Individual Pet Cremation – What Happens At A Pet Crematorium? The main question everyone asks about an individual pet cremation is “Will my pet be handled on its own and will I get the correct ashes returned?” It is a natural reaction to be suspicious as everyone seems to have heard some dreadful story about the process. The question is particularly relevant due to the fact that pet crematoriums are only licensed as waste plants and the actual cremation part of the process is totally unregulated.
In the first instance, when the term individual cremation, or even just cremation, is used then it implies a process similar to a human cremation – one body at a time. That is what you have a right to expect. The only group in the UK setting genuine standards for pet cremation is The Association of Private Pet Cemeteries & Crematoria (APPCC) and all their members perform individual cremations in this manner. If the pet crematorium you use is not a member you should put some questions to them about their methods of operation. Be advised that you still have to trust the pet crematorium to carry out those methods of operation correctly. In the final instance, you must be receiving the service you mean to get and are paying for.
The description that follows outlines the correct method for carrying out an individual cremation.
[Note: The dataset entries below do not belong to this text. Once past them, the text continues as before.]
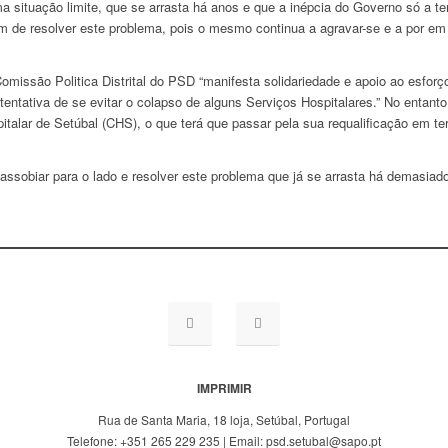
ma situação limite, que se arrasta há anos e que a inépcia do Governo só a 
 de resolver este problema, pois o mesmo continua a agravar-se e a por em 
missão Politica Distrital do PSD “manifesta solidariedade e apoio ao esforç
entativa de se evitar o colapso de alguns Serviços Hospitalares.” No entanto
talar de Setúbal (CHS), o que terá que passar pela sua requalificação em t
assobiar para o lado e resolver este problema que já se arrasta há demasiad
IMPRIMIR
Rua de Santa Maria, 18 loja, Setúbal, Portugal
Telefone: +351 265 229 235 | Email: psd.setubal@sapo.pt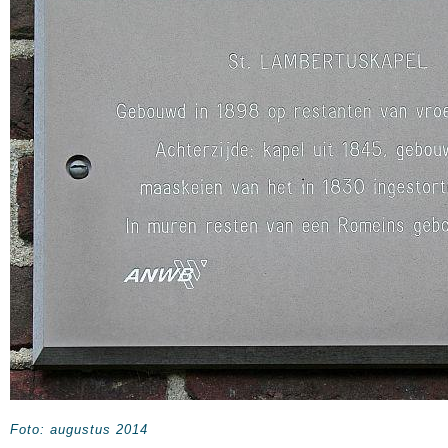
Foto: augustus 2014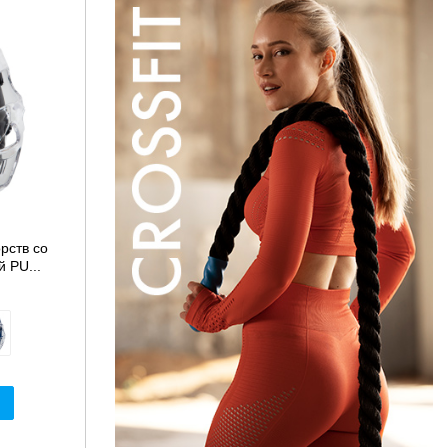
рств со
 PU...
Your pet is carefully placed into a clean cremation chamber, normally with a solid hearth. A label is put on to the cremator with details of your pet and the start time of the cremation is noted in a diary or on some other device. The label stays with your pet’s remains right the way through the system. The cremation is carried out until only sterile bone fragments remain. When they are cooled to the right temperature they are drawn into a tray and all traces removed from the hearth by careful brushing. All remains need to be taken out before starting another cremation. There will be some tiny pieces of the hearth with the ashes but this is inevitable if all your pet’s ashes are to be recovered. The pet may be cremated on a tray as this gives some protection to the hearth from fluids being absorbed into the brickwork. Nevertheless, there must only be the one pet in the chamber and the hearth always must be checked on completion for any remains that may have fallen out. Cremation can be quite an explosive process and the remains may be scattered across the hearth.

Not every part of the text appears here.